I got home after a long hot day in the sun working with my clients to restore their operations, as a friend said that Mayor Gray, fresh off an overnight flight from China on Sunday, would be in my neck of the woods. I walked the two blocks to 18th & Monroe St NE where a large tree had been blown into power lines on Friday. The tree wasn’t the only one down in Brookland and Woodridge, and the storm wasn’t the first to take power for an extended period of time. The previous Friday a microburst struck the neighborhood and again sent mature trees into the elevated power lines that Pepco has refused time and time again to underground.
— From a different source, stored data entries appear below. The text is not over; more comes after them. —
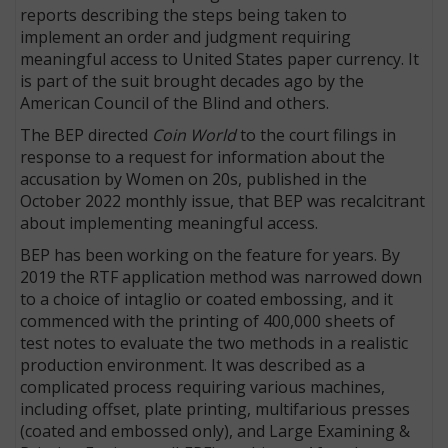
reports describing the steps being taken to
implement an order and judgment requiring
meaningful access to United States paper currency. It
is part of the suit brought decades ago by the
American Council of the Blind and others.
The BEP directed
Coin World
to the court filings in
response to a request for information about the
accusation by Women on 20s, published in the
October 2022 monthly issue, that BEP was recalcitrant
about implementing meaningful access.
BEP has been working on the feature for years. By
2019 the RTF application method was narrowed down
to a choice of intaglio or coated embossing, and it
commenced with the printing of 400,000 sheets of
test notes to evaluate the two methods in a realistic
production environment. It was described as a
complicated process requiring various machines,
including offset, plate printing, multifarious presses
(coated and embossed only), and Large Examining &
The Mayor was a welcome sight, as his black-on-black Lincoln Navigator was also accompanied by a pair of dump trucks that are part of the Bridge & Tunnel repair team and a pair of front end loaders. About ten minutes after the mayor met with some of the affected residents, the stump of the tree – freed from Pepco wires on Saturday night late – was hauled off.
Mayor Gray said, of the outages, that “this will continue to happen,” until Pepco can underground the lines that run through so many residential neighborhoods in the city. Pepco has resisted attempts to underground the lines citing expense, though the utility has never been able to clearly identify a cost that can be agreed upon. The city had budgeted $1-4M for the streetscape along 12th Street NE in Brookland from Rhode Island Avenue to Michigan Avenue, but then Regional VP for Pepco Vincent Orange Sr. suggested that the costs would be much higher, and the money for that undergrounding project was scuttled.
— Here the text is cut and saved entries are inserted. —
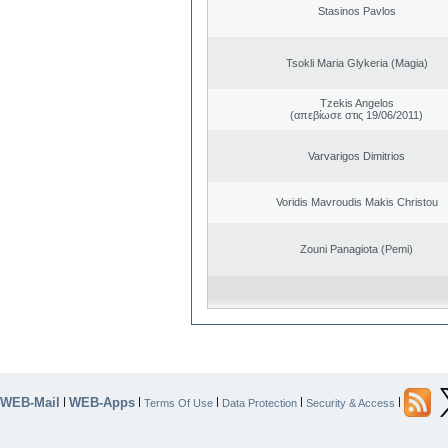
Stasinos Pavlos
Tsokli Maria Glykeria (Magia)
Tzekis Angelos
(απεβίωσε στις 19/06/2011)
Varvarigos Dimitrios
Voridis Mavroudis Makis Christou
Zouni Panagiota (Pemi)
WEB-Mail
WEB-Apps
|
|
|
|
|
Terms Of Use
Data Protection
Security & Access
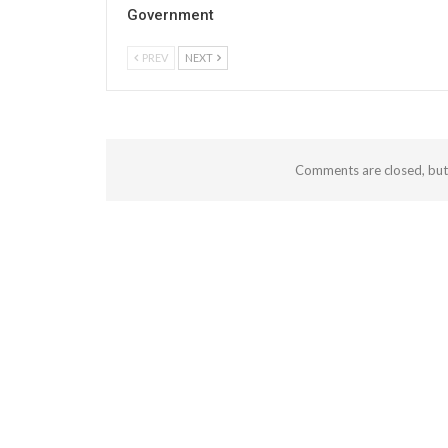
Government
PREV
NEXT
Comments are closed, bu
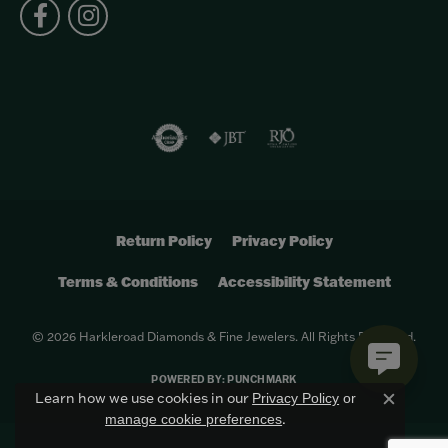
Return Policy
Privacy Policy
Terms & Conditions
Accessibility Statement
© 2026 Harkleroad Diamonds & Fine Jewelers. All Rights Reserved.
POWERED BY:
PUNCHMARK
Learn how we use cookies in our
Privacy Policy
or
Close c
.
manage cookie preferences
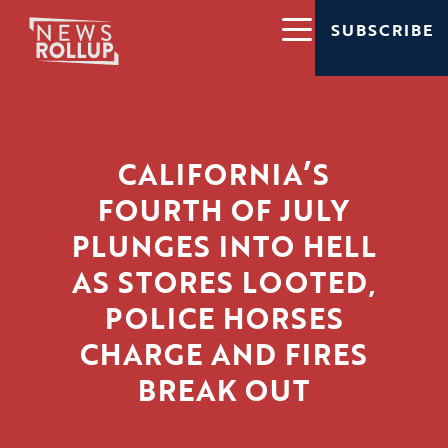
SUBSCRIBE
CALIFORNIA’S
FOURTH OF JULY
PLUNGES INTO HELL
AS STORES LOOTED,
POLICE HORSES
CHARGE AND FIRES
BREAK OUT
A DDOT front-end loader and the Mayor’s Entourage (photo by author)
The Mayor, and his Director of Communications Pedro Ribeiro were both fairly pessimistic about the chances to get Pepco to listen to the pleas of the area citizens, citing a lack of full autonomy for the council before the whims of Congress, and the heavily-connected resources that the utility wields in the public arena. Gray was also quick to say, “I’m not their best friend right now,” suggesting that the Mayor wouldn’t roll over.
Gray – and the City Council – would be wise to quickly tie any potential rate hike – Pepco is on the record asking the council for an increase in subscriber rates – to a comprehensive plan to underground the lines through major corridors over the next 5 years and increase the efforts made to prevent tree-based outages, and add a longterm plan to underground lines throughout the city. The city has the opportunity to split the cost for this new conduit system with other providers of local wire-line services including Verizon, RCN and Comcast, all of whom are reeling from major outages throughout the city in the wake of the derecho storm on Friday night, all caused by trees and piggybacking along the same infrastructure.
The Mayor and the Council have a unique opportunity to forge a good coalition of local utilities, and create private sector jobs, while also fostering good will with the citizens throughout the city in an effort to reduce power outages.
Brookland and Woodridge have now had two three-day outages in twelve days – that’s two restocking trips to the local groceries for spoiled milk and meat. A commitment to making sure that this doesn’t happen again would go a long way with area residents to soothe irritated nerves over the loss of household budget control amid recurring storm losses.